Ministro Nunes Marques, do Supremo Tribunal Federal (STF)
Fellipe Sampaio /SCO/STF
Ministro Nunes Marques, do Supremo Tribunal Federal (STF)

O ministro Nunes Marques , do Supremo Tribunal Federal (STF), manifestou desconforto nesta terça-feira (23) com um comentário do ministro Gilmar Mendes durante sessão da Segunda Turma. Quando fazia críticas ao voto Nunes Marques, Gilmar disse que "isso aqui não tem a ver com garantismo nem aqui, nem no Piauí". O estado foi onde Nunes Marques nasceu.

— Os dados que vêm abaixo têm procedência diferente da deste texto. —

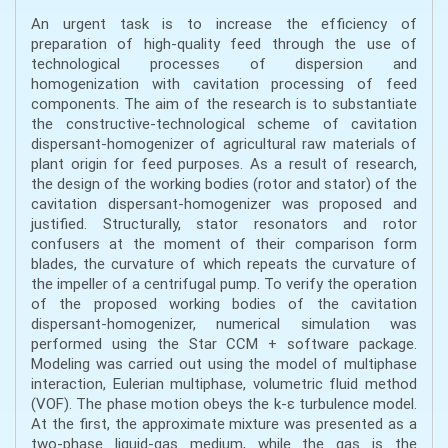
An urgent task is to increase the efficiency of
preparation of high-quality feed through the use of
technological processes of dispersion and
homogenization with cavitation processing of feed
components. The aim of the research is to substantiate
the constructive-technological scheme of cavitation
dispersant-homogenizer of agricultural raw materials of
plant origin for feed purposes. As a result of research,
the design of the working bodies (rotor and stator) of the
cavitation dispersant-homogenizer was proposed and
justified. Structurally, stator resonators and rotor
confusers at the moment of their comparison form
blades, the curvature of which repeats the curvature of
the impeller of a centrifugal pump. To verify the operation
of the proposed working bodies of the cavitation
dispersant-homogenizer, numerical simulation was
performed using the Star CCM + software package.
Modeling was carried out using the model of multiphase
interaction, Eulerian multiphase, volumetric fluid method
(VOF). The phase motion obeys the k-ε turbulence model.
At the first, the approximate mixture was presented as a
two-phase liquid-gas medium, while the gas is the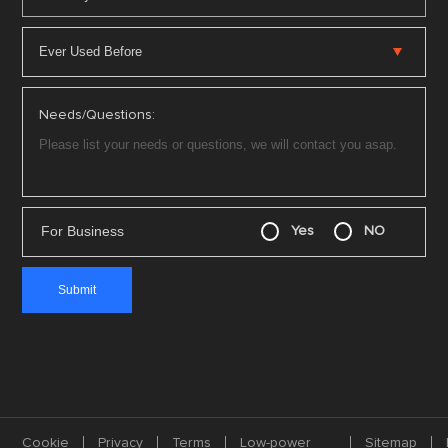
Needs/Questions:
For Business
Yes
NO
Cookie
Privacy
Terms
Low-power
Sitemap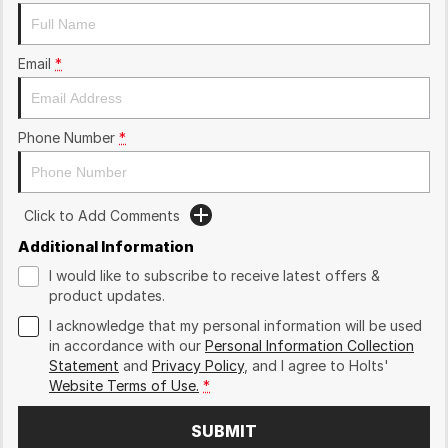
Email
*
Phone Number
*
Click to Add Comments
Additional Information
I would like to subscribe to receive latest offers &
product updates.
I acknowledge that my personal information will be used
in accordance with our
Personal Information Collection
Statement
and
Privacy Policy
, and I agree to
Holts'
Website Terms of Use.
*
SUBMIT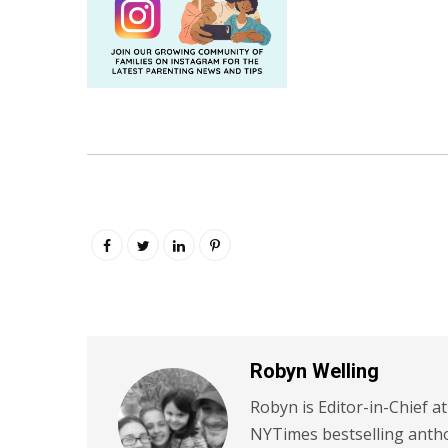
Robyn Welling
Robyn is Editor-in-Chief a
NYTimes bestselling antho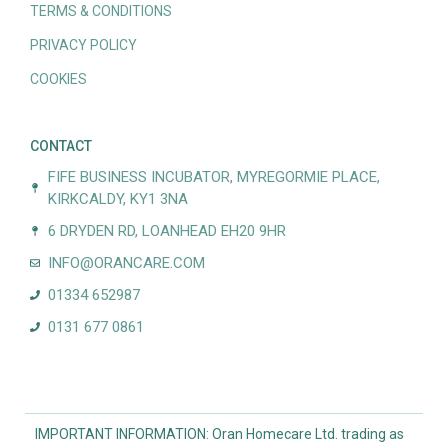
TERMS & CONDITIONS
PRIVACY POLICY
COOKIES
CONTACT
FIFE BUSINESS INCUBATOR, MYREGORMIE PLACE,
KIRKCALDY, KY1 3NA
6 DRYDEN RD, LOANHEAD EH20 9HR
INFO@ORANCARE.COM
01334 652987
0131 677 0861
IMPORTANT INFORMATION: Oran Homecare Ltd. trading as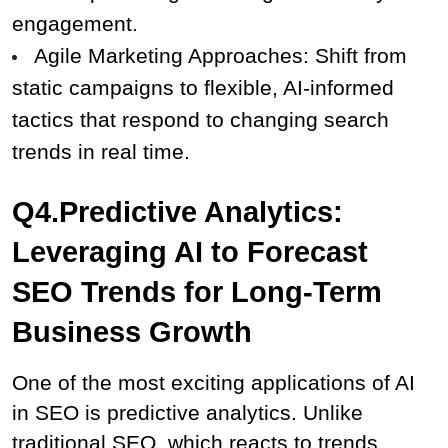
engagement.
Agile Marketing Approaches: Shift from 
static campaigns to flexible, AI-informed 
tactics that respond to changing search 
trends in real time.
Q4.Predictive Analytics: 
Leveraging AI to Forecast 
SEO Trends for Long-Term 
Business Growth
One of the most exciting applications of AI 
in SEO is predictive analytics. Unlike 
traditional SEO, which reacts to trends, 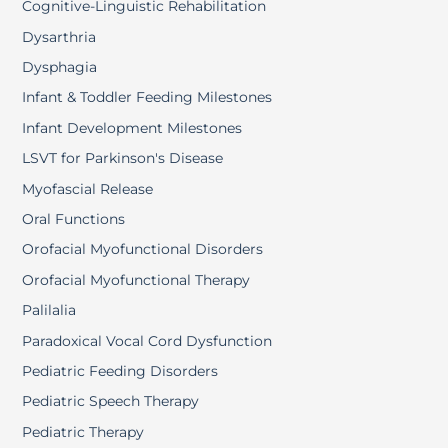
Cognitive-Linguistic Rehabilitation
Dysarthria
Dysphagia
Infant & Toddler Feeding Milestones
Infant Development Milestones
LSVT for Parkinson's Disease
Myofascial Release
Oral Functions
Orofacial Myofunctional Disorders
Orofacial Myofunctional Therapy
Palilalia
Paradoxical Vocal Cord Dysfunction
Pediatric Feeding Disorders
Pediatric Speech Therapy
Pediatric Therapy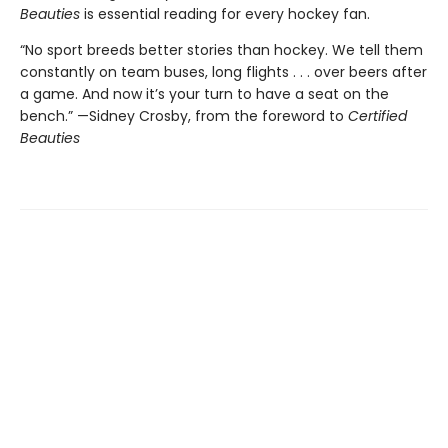
Beauties
is essential reading for every hockey fan.
“No sport breeds better stories than hockey. We tell them
constantly on team buses, long flights . . . over beers after
a game. And now it’s your turn to have a seat on the
bench.” —Sidney Crosby, from the foreword to
Certified
Beauties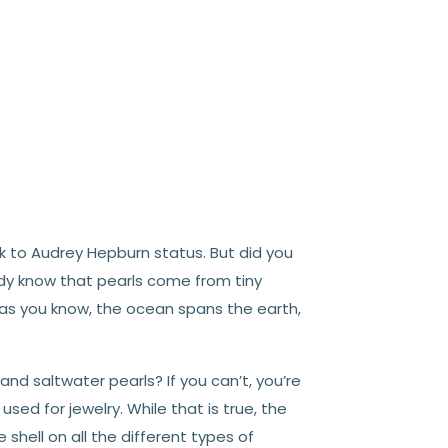
ok to Audrey Hepburn status. But did you
ady know that pearls come from tiny
, as you know, the ocean spans the earth,
d saltwater pearls? If you can’t, you’re
used for jewelry. While that is true, the
 shell on all the different types of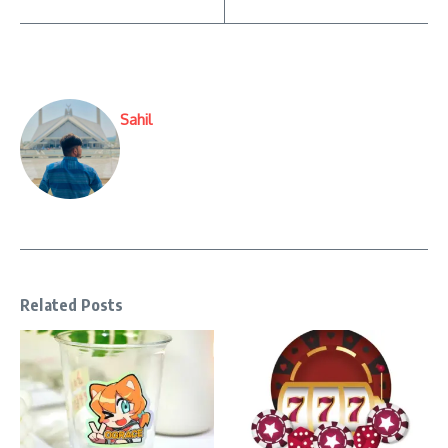
Sahil
Related Posts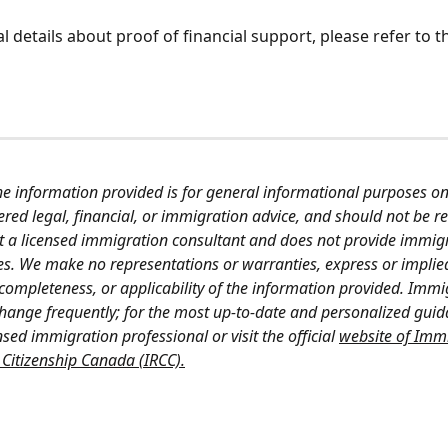
l details about proof of financial support, please refer to t
he information provided is for general informational purposes on
red legal, financial, or immigration advice, and should not be re
t a licensed immigration consultant and does not provide immigr
ces. We make no representations or warranties, express or implie
 completeness, or applicability of the information provided. Immi
change frequently; for the most up-to-date and personalized guid
nsed immigration professional or visit the official 
website of Immi
Citizenship Canada (IRCC).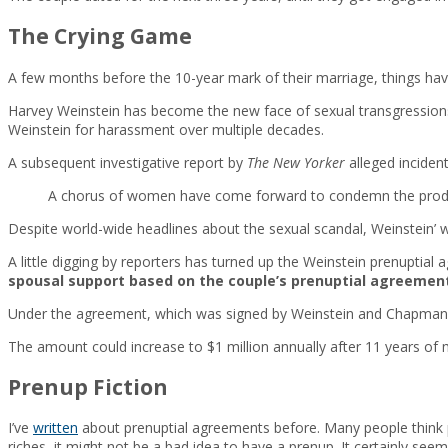
The Crying Game
A few months before the 10-year mark of their marriage, things have 
Harvey Weinstein has become the new face of sexual transgressio
Weinstein for harassment over multiple decades.
A subsequent investigative report by
The New Yorker
alleged incident
A chorus of women have come forward to condemn the producer
Despite world-wide headlines about the sexual scandal, Weinstein’ 
A little digging by reporters has turned up the Weinstein prenuptial
spousal support based on the couple’s prenuptial agreemen
Under the agreement, which was signed by Weinstein and Chapman i
The amount could increase to $1 million annually after 11 years of 
Prenup Fiction
I’ve
written
about prenuptial agreements before. Many people think pr
riches, it might not be a bad idea to have a prenup. It certainly se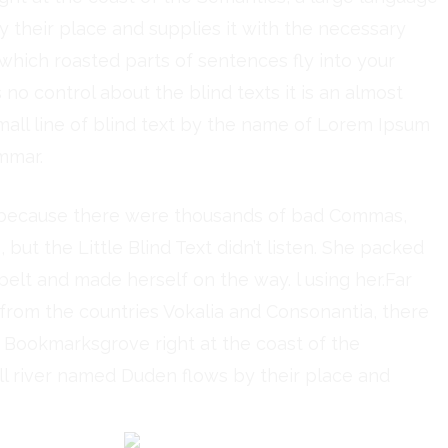
 their place and supplies it with the necessary
in which roasted parts of sentences fly into your
no control about the blind texts it is an almost
all line of blind text by the name of Lorem Ipsum
mmar.
, because there were thousands of bad Commas,
but the Little Blind Text didn’t listen. She packed
e belt and made herself on the way. l using her.Far
 from the countries Vokalia and Consonantia, there
in Bookmarksgrove right at the coast of the
ll river named Duden flows by their place and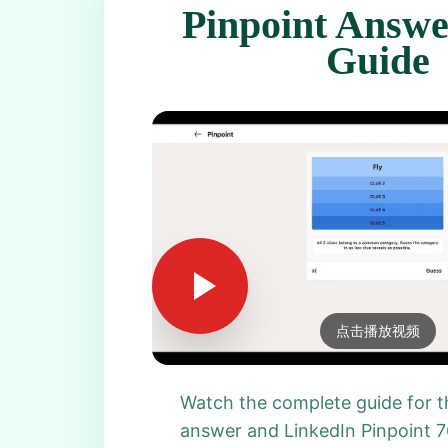
Pinpoint Answe
Guide
点击播放视频
Watch the complete guide for t
answer and LinkedIn Pinpoint 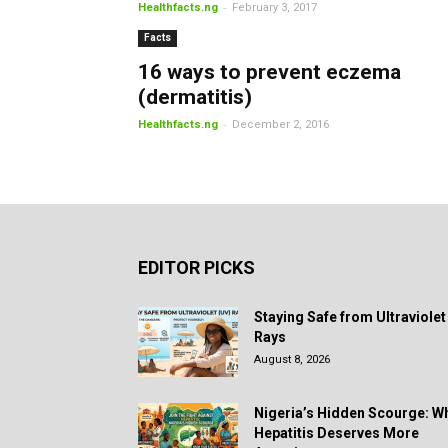
-
Healthfacts.ng
February 3, 2017
Facts
16 ways to prevent eczema
(dermatitis)
-
Healthfacts.ng
December 2, 2016
EDITOR PICKS
Staying Safe from Ultraviolet
Rays
August 8, 2026
Nigeria’s Hidden Scourge: W
Hepatitis Deserves More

"Não posso deixar de registrar. Sei que não teve essa intenção, mas isso pode ser interpretado como um menoscabo [desprezo] a um colega ou como uma forma de desprezar um estado pequeno", disse Nunes Marques.

Em seu voto, o ministro defendeu o "garantismo" , vertente do direito que tem como objetivo manter os direitos fundamentais de réus, mas disse que as conversas hackeadas entre o ex-juiz Sergio Moro e procuradores da Lava Jato eram "oriundas de prática de crimes". Por isso, disse que elas não poderiam ser usadas como provas. A defesa de Lula, porém, não cita nenhum desses diálogos no habeas corpus que pede a suspeição de Moro.

"Não se sinta ofendido, não foi minha intenção. Não faço discriminações, mas como eu costumo dizer, eu sou duro na bola. Não podemos escamotear as coisas. Temos que ser justos com o próprio debatedor", disse Gilmar Mendes em resposta.

"Mas isso que eu acabei de ler, cada um que sustente como que quiser. Isto não tem nada a ver com o devido processo legal. Não tenho nada a retirar. Vossa Excelência sabe do que estamos falando", completou o ministro ao se referir ao entendimento de Nunes Marques.